Jornal do Brasil

Sábado, 26 de Julho de 2014

Internacional

Oposição não vai participar de conferência convocada por Maduro

Agência Brasil

Setores da oposição da Venezuela anunciaram que não participarão da Conferência Nacional de Paz, convocada pelo presidente Nicolás Maduro e ocorrerá hoje (26).

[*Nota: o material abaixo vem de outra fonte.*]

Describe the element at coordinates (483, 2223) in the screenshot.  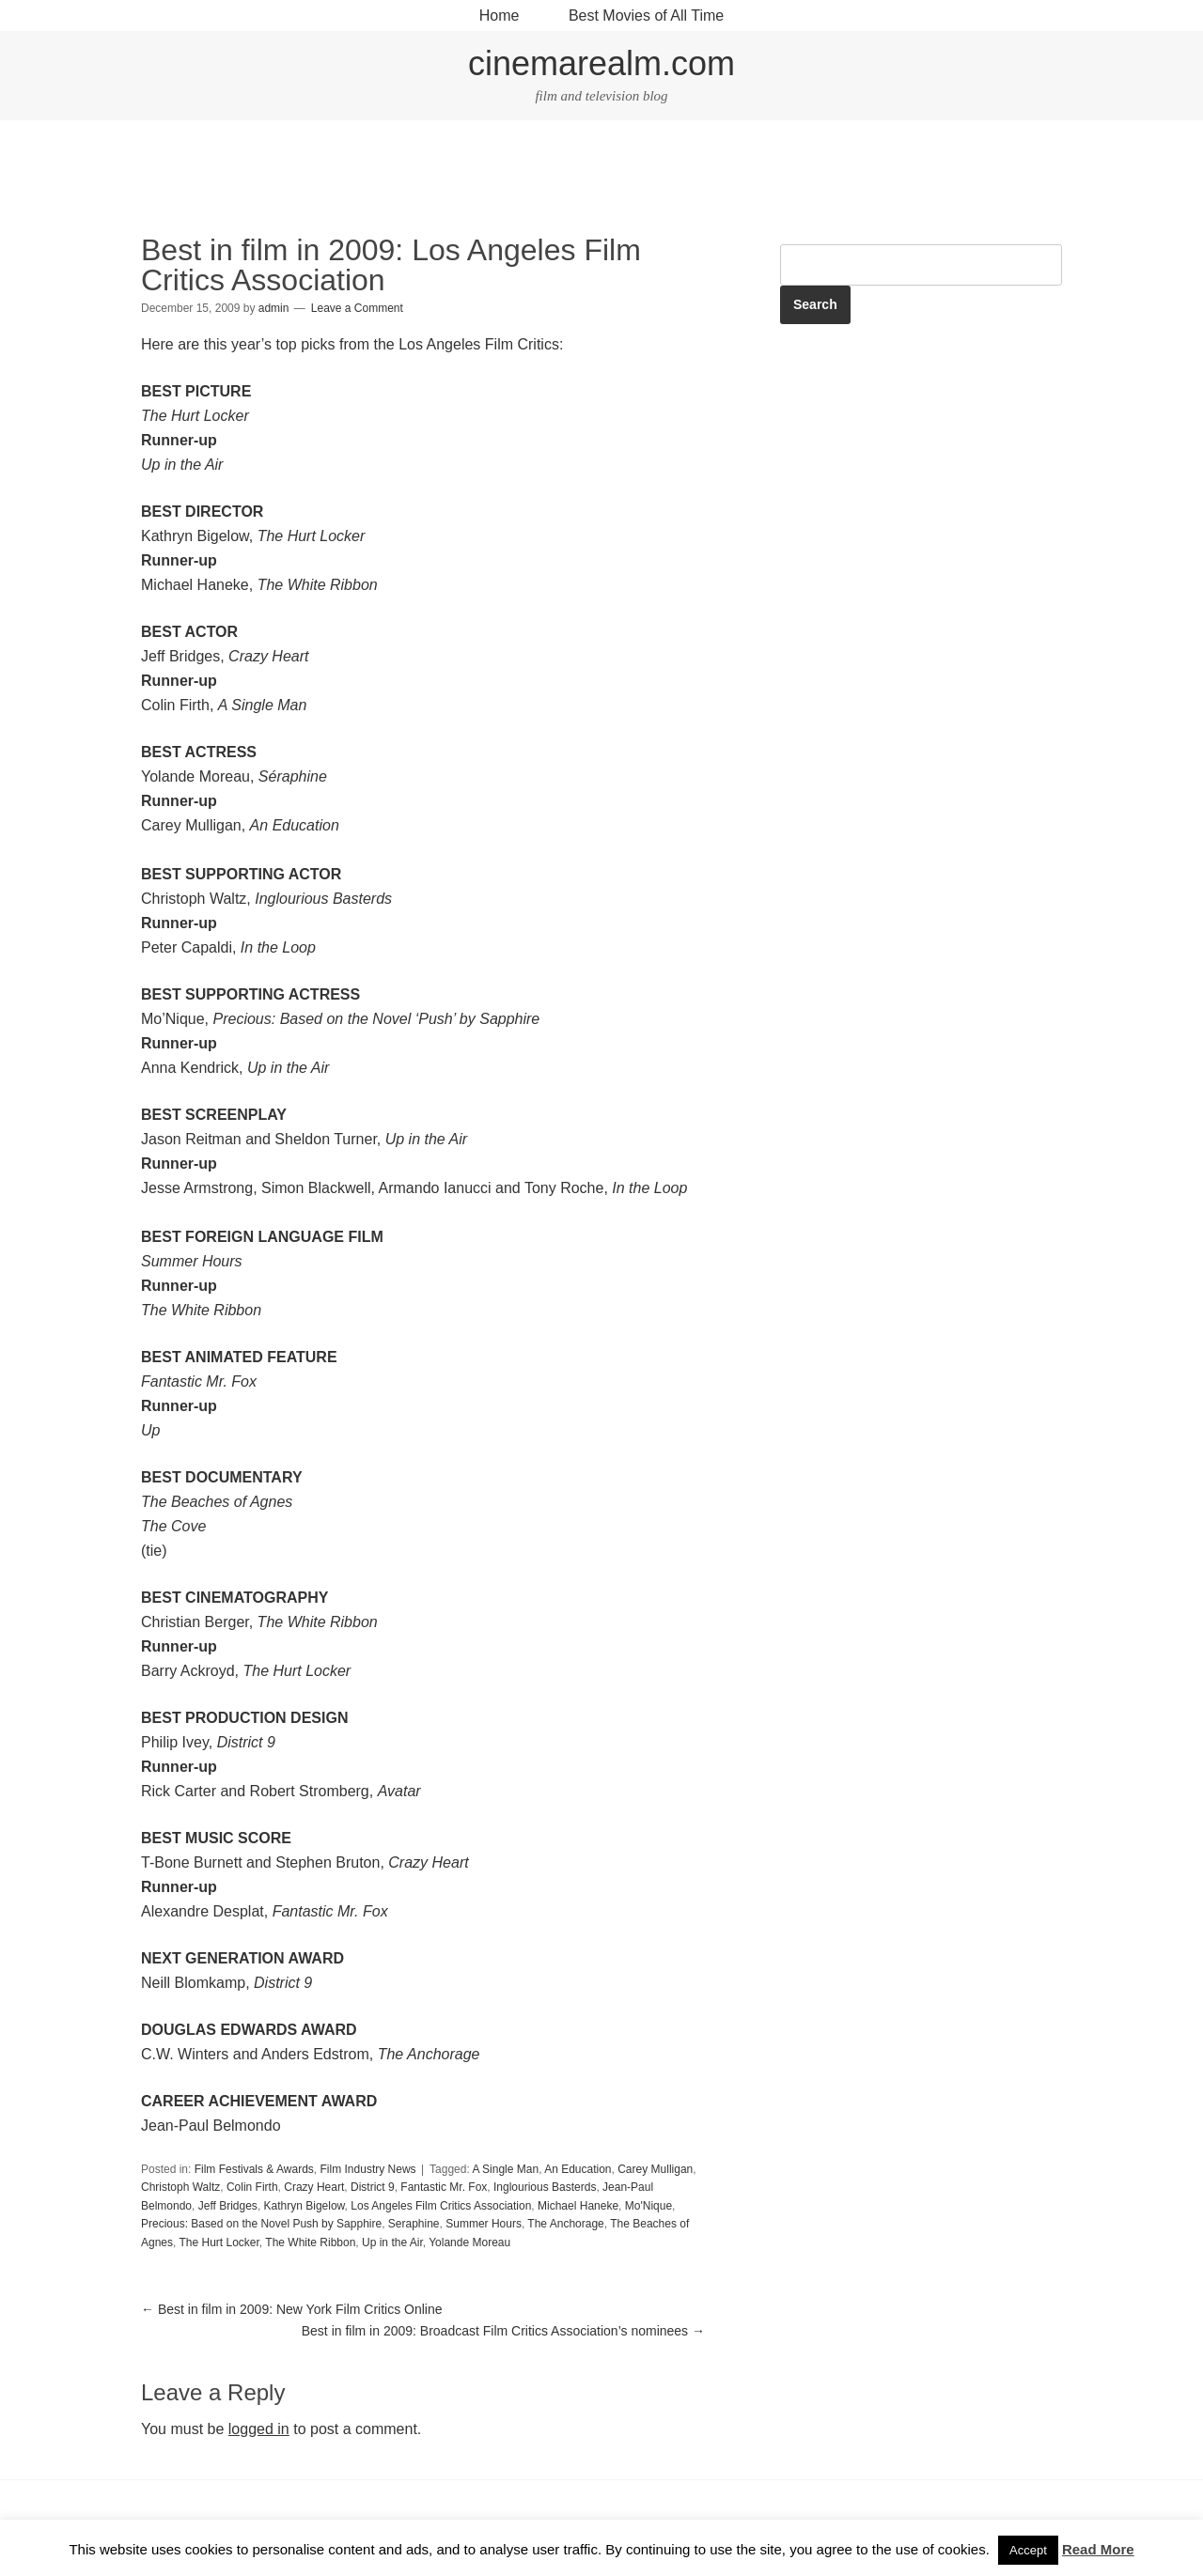
I see `Summer Hours` at that location.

Em uma carta enviada ao governo, Ramón Guillermo Aveledo, secretário da Mesa da Unidade Democrática (MUD), que congrega partidos de oposição, disse que a conferência é uma "simulação de diálogo, que na verdade representa uma enganação do governo".

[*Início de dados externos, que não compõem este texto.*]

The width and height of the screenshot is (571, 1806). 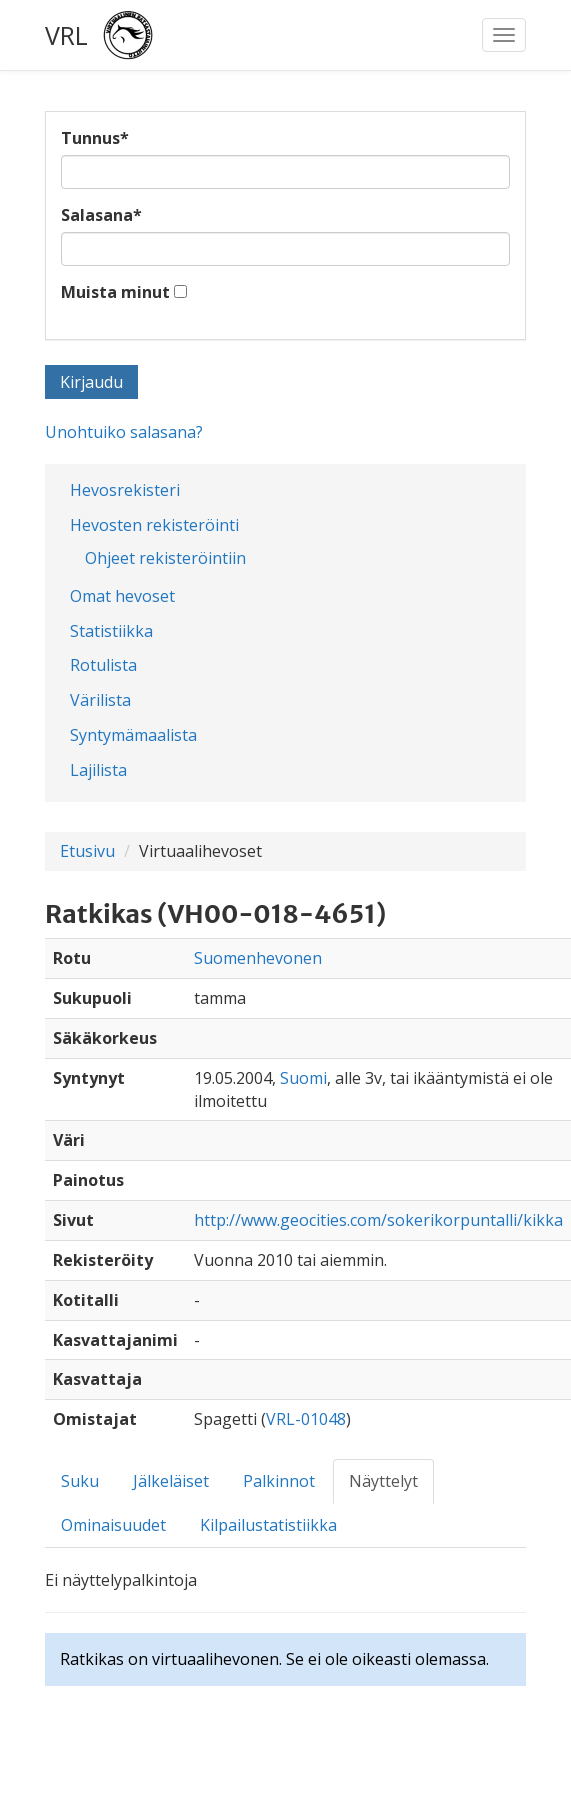 What do you see at coordinates (122, 596) in the screenshot?
I see `Omat hevoset` at bounding box center [122, 596].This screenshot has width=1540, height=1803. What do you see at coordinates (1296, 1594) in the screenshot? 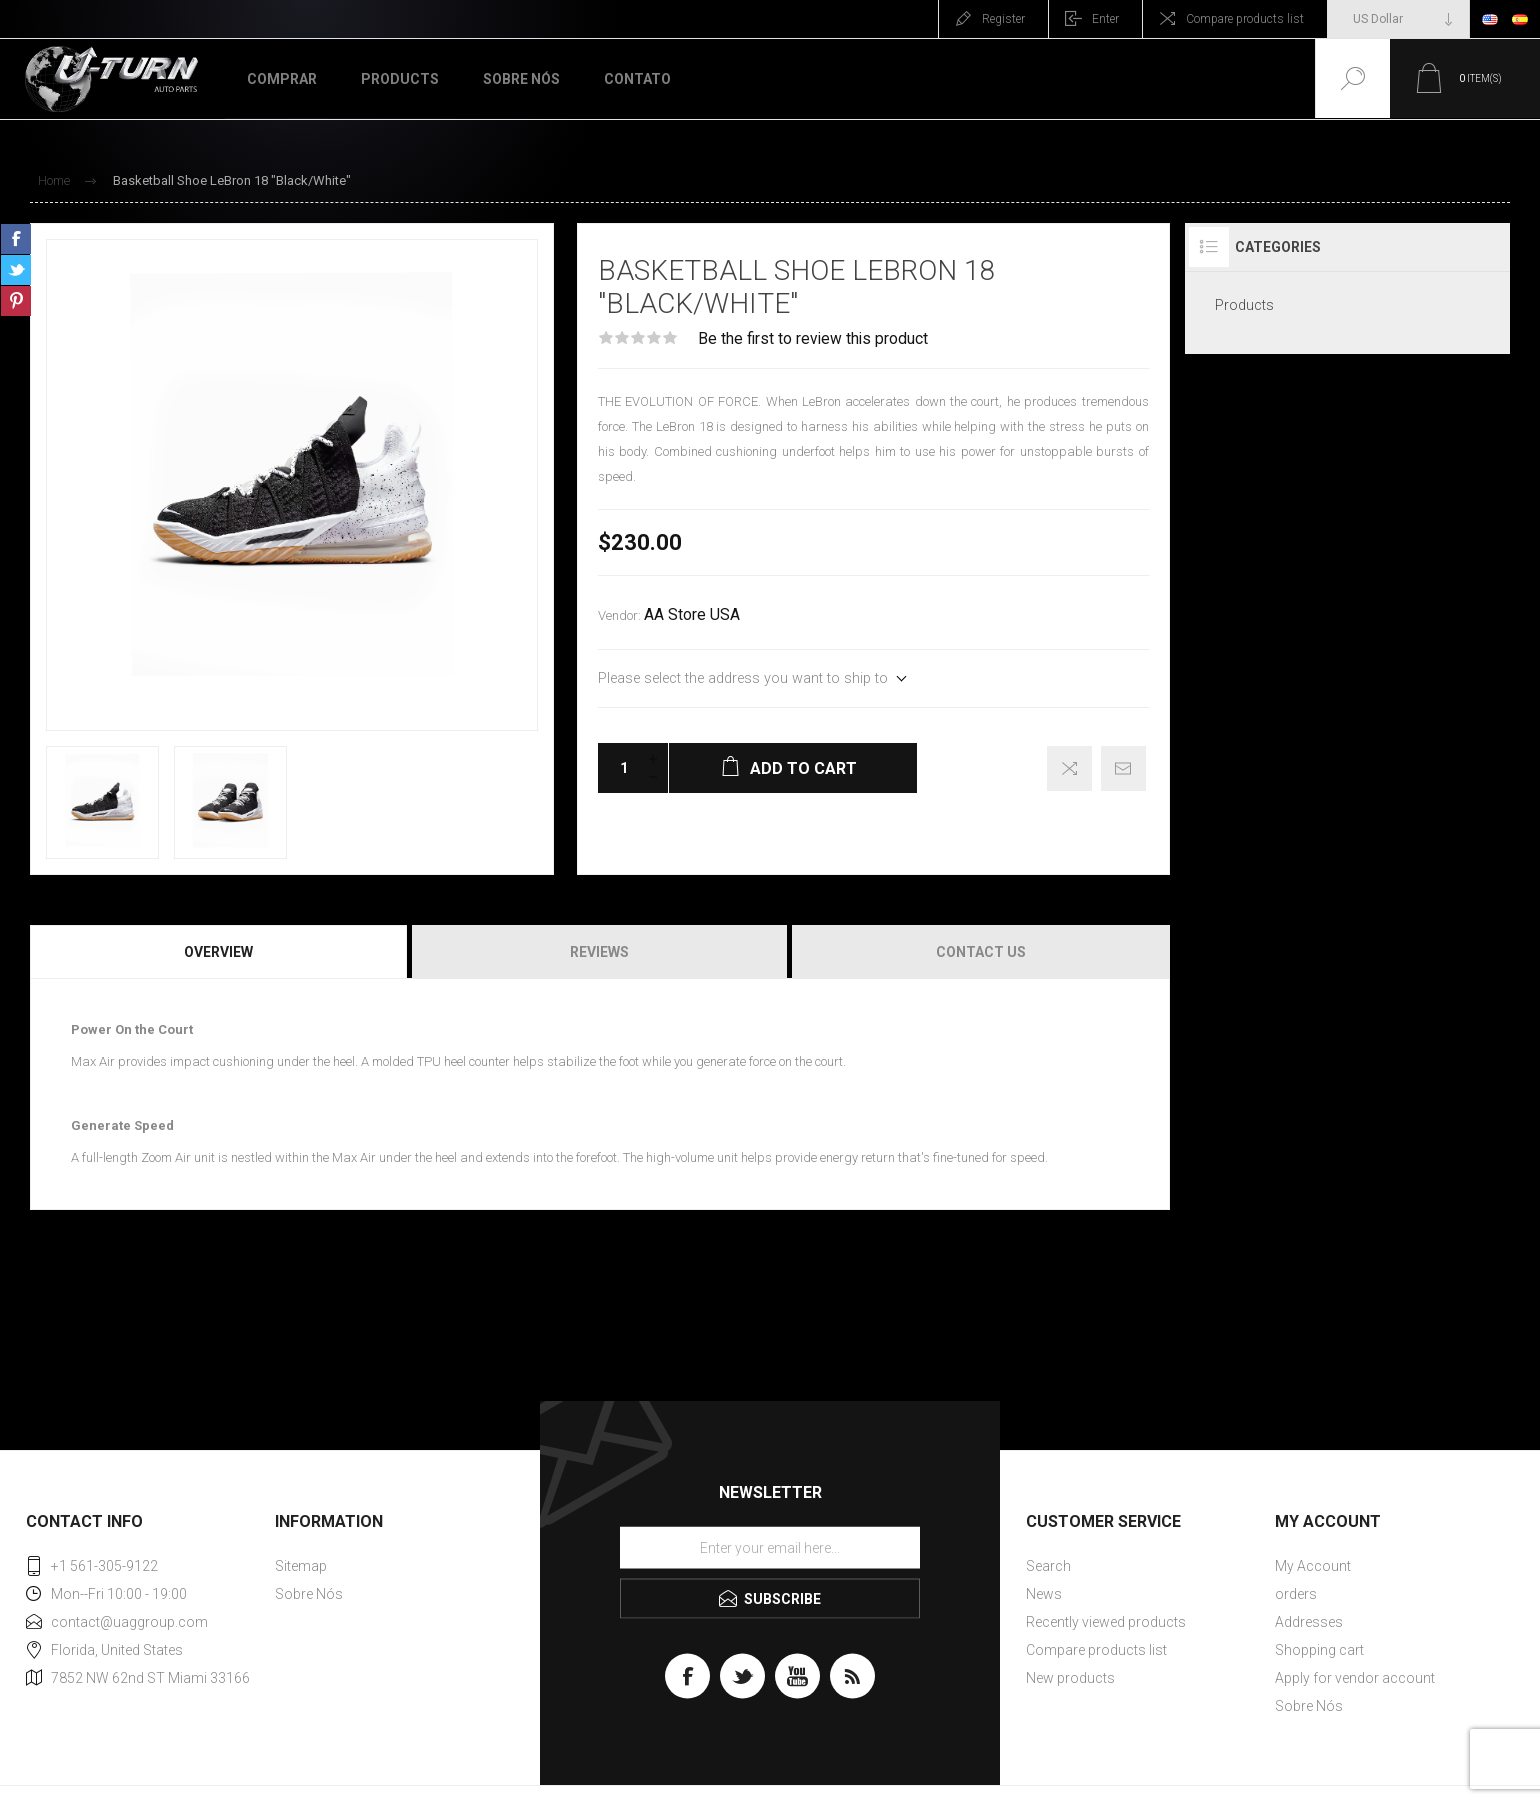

Segundo Ramón Guillermo, não é possível dialogar, porque "a oposição diverge do governo quanto aos problemas". "A crise é grave e, para nós, opositores, a responsabilidade é do próprio governo, que escolheu uma política equivocada", disse.

Na avaliação da MUD, para haver diálogo, é preciso que uma agenda seja definida e haja permissão para mediação, nacional ou internacional.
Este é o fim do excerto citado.